Brief:
The reply should be one number: how many lines of the data below contain "content".
-------- Extracted data
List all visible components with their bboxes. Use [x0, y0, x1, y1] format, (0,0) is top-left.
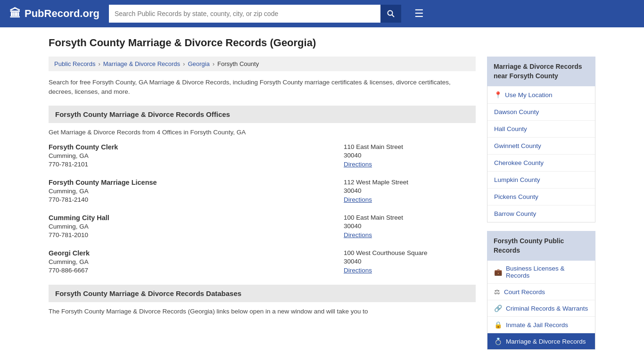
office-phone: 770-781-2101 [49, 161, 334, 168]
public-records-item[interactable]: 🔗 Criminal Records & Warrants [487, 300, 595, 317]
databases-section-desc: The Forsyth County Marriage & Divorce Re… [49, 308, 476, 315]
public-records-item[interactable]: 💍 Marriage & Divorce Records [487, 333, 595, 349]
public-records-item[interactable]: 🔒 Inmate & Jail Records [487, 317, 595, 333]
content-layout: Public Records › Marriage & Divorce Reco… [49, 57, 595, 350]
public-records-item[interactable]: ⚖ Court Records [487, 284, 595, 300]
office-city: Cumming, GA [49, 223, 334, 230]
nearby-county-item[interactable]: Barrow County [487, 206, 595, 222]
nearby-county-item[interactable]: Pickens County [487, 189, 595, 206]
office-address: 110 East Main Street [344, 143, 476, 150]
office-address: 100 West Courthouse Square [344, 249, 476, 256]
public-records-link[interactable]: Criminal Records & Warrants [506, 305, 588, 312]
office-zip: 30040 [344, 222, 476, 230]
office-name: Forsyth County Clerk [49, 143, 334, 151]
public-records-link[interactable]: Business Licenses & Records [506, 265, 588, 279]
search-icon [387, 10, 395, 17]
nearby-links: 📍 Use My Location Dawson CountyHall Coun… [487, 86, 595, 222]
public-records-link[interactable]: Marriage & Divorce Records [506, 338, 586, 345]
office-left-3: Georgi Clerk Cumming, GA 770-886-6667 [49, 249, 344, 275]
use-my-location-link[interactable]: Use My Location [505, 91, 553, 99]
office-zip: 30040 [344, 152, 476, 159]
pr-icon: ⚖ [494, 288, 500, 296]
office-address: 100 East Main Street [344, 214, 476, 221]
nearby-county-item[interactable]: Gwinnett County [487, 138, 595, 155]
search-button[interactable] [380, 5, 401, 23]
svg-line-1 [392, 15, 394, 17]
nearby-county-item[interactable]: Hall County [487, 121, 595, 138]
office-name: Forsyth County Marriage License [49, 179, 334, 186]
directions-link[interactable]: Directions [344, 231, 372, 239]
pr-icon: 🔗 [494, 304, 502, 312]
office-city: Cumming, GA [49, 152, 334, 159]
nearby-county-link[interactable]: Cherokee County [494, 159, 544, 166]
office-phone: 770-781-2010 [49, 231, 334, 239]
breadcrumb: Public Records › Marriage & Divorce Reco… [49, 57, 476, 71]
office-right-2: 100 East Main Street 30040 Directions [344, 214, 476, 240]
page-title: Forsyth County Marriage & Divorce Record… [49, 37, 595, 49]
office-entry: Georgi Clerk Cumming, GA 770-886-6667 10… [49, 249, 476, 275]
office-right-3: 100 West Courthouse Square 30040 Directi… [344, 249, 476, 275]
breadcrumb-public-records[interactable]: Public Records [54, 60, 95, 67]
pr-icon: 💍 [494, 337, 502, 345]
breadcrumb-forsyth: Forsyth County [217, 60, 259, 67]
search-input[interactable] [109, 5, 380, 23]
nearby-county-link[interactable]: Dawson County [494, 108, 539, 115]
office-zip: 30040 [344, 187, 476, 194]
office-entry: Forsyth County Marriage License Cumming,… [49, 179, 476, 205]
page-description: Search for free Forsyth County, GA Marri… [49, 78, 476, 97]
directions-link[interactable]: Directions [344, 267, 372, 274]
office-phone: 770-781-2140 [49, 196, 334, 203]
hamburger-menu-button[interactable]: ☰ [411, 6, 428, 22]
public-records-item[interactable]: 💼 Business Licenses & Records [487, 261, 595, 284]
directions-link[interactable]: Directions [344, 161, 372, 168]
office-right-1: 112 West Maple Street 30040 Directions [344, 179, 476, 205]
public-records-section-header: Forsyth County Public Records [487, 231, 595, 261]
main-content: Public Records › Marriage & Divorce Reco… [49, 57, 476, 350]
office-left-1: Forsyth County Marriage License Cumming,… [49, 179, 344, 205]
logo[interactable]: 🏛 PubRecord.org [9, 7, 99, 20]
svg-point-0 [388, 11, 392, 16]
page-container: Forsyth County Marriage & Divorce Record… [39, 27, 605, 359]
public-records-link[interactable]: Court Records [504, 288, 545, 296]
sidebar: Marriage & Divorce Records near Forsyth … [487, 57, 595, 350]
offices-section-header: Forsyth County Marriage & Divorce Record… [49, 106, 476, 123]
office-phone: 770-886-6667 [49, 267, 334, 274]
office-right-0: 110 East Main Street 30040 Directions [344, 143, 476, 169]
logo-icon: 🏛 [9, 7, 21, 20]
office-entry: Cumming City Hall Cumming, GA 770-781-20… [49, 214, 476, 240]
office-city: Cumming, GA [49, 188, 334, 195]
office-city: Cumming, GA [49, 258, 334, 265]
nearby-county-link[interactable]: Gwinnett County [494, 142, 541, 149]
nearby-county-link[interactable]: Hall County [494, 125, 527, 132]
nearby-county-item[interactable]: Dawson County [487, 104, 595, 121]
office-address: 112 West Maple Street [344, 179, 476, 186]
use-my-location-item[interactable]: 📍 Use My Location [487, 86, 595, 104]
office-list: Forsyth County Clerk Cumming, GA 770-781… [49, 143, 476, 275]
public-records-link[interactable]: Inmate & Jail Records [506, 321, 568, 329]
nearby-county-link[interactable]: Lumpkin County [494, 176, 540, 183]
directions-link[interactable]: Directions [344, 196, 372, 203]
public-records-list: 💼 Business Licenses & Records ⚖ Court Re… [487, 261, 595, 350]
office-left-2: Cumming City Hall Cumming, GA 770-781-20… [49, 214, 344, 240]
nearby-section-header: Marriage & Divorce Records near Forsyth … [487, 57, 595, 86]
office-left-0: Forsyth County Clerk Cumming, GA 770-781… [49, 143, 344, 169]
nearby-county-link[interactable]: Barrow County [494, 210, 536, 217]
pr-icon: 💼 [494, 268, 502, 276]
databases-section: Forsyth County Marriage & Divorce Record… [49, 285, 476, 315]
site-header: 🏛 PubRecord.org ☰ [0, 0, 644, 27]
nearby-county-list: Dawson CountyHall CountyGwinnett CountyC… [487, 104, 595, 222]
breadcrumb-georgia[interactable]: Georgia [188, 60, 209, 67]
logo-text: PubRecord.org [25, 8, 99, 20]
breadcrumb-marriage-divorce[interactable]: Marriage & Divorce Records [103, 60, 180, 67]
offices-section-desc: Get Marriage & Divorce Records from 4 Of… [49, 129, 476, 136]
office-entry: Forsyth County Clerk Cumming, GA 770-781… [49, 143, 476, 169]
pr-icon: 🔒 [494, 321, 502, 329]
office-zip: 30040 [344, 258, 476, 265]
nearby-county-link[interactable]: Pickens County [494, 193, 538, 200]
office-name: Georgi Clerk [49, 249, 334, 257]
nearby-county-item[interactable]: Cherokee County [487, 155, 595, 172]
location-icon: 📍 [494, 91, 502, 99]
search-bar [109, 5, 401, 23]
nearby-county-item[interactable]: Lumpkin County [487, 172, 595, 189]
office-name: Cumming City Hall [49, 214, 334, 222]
----------------
Task result:
2